How compatible is the chibios library to standard arduinos(atmega 328/1280/2560) ? and what's the latency ?

Nantonos:

[quote author=Paul Stoffregen link=topic=121568.msg960072#msg960072 date=1350470910]
It's in stock in the Netherlands now.

http://www.pieterfloris.nl/shop/category.php?id_category=45

Ordered.
[/quote]

It arrived this afternoon, along with a Teensy 2.0 which I briefly tried and will use as a USB MIDI output for my controller project. Have not yet tried the 3.0, about to do that now.

Hi!

I successfully connected teensy 3.0 to the WIZ812 Adaptor Kit (edit: via breadboard, of course) and WIZ812 Ethernet Module!

I can use DHCP and ran several of the server examples.

There's a problem for now, and I'm still looking into it, but if somebody else has something to add, it would be good!

The problem is that it can't connect to websites, as in DnsWebClient. I don't know yet if it's not resolving the DNS or if it's another issue...

here's my results:

localIP: 192.168.1.113
subnetMask: 255.255.255.0
gatewayIP: 192.168.1.1
dnsServerIP: 200.162.196.29
connecting...

UPDATE: It's not resolving DNS names, I used IPAddress serverName2(74,125, 234, 243) for google and it went through! I'll check my DNS server now...

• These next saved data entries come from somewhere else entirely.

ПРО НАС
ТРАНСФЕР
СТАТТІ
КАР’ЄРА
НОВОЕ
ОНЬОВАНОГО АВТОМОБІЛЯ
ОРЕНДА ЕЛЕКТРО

UPDATE 2: It was my DNS server (but it works on my win7 machine...) Now I'm using openDNS and it works...

localIP: 192.168.1.113
subnetMask: 255.255.255.0
gatewayIP: 192.168.1.1
dnsServerIP: 208.67.222.222
connecting...
connected
HTTP/1.0 200 OK

I have this SD card breakout board in the color red. SparkFun microSD Transflash Breakout - BOB-00544 - SparkFun Electronics

I want to hook it to the Teensy 3.0, I think I can hook it directly to the SPI pins without any added resistors or such. Can anyone tell me if that is correct or if I need additional parts?

Thanks,
Mark

Yes you can connect it directly.

fat16lib:
Yes you can connect it directly.

Thanks, I will report hopefully tomorrow on my results!

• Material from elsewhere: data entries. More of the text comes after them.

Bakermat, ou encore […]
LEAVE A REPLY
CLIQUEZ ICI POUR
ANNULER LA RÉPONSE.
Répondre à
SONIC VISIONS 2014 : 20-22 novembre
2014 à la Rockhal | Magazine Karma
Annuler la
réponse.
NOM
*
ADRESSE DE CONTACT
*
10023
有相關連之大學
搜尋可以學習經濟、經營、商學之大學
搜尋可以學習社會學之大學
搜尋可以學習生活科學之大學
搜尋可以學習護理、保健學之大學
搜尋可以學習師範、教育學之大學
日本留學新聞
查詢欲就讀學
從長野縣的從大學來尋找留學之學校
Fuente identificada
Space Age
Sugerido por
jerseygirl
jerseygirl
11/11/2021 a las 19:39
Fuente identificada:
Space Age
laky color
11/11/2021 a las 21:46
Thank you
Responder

I tried a benchmark of my own using a function which computes the bearing between two locations specified as lat/long. It produces essentially the same kind of timing as seen before.
In summary, compared to a Duemilanove (=2009) the result of calling the function 10000 times is:
2009 @ 16MHz 12.57secs
T3 @ 48MHz 8.30 secs
T3 @ 96MHz 7.82 secs

The interesting thing I noted was the difference in the size of the code.
The Duemilanove code is 4764 bytes whereas the T3 code is 19984 bytes! I presume that the T3 is hauling in different libraries but it seems to be a bit excessive. OTOH it is 19984 bytes of a 131,072 byte maximum so there's plenty of room to spare :slight_smile:

Pete

el_supremo:
I tried a benchmark of my own using a function which computes the bearing between two locations specified as lat/long.

Using float or double?

el_supremo:

  • is there a forum for the Teensy 3.0 or is this thread the best place to ask questions?

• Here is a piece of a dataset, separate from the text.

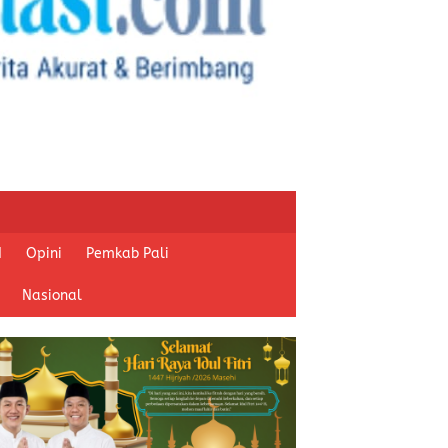
I
Opini
Pemkab Pali
Nasional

This is a good place to ask questions and there is also now a Teensy forum.

el_supremo:

  • I notice in the Beta5 IDE Tools menu that you can choose one of three CPU speeds - e.g. to overclock at 96MHz. Is this selection all you need to do or do you also have to make some sort of hardware change?

I believe that is all you need. Beta7 IDE was just released btw.

Coding Badly:
Using float or double?

float.

@Nantonos. Thanks for the info. I've now found the forum and also discovered just how trivial it is to run a sketch overclocked at 96MHz.
I suspect that sorting out the DSP stuff is gonna be a bit less than trivial though :slight_smile:

Pete

el_supremo:
I suspect that sorting out the DSP stuff is gonna be a bit less than trivial though :slight_smile:

Yes, hence my lack of reply on that point.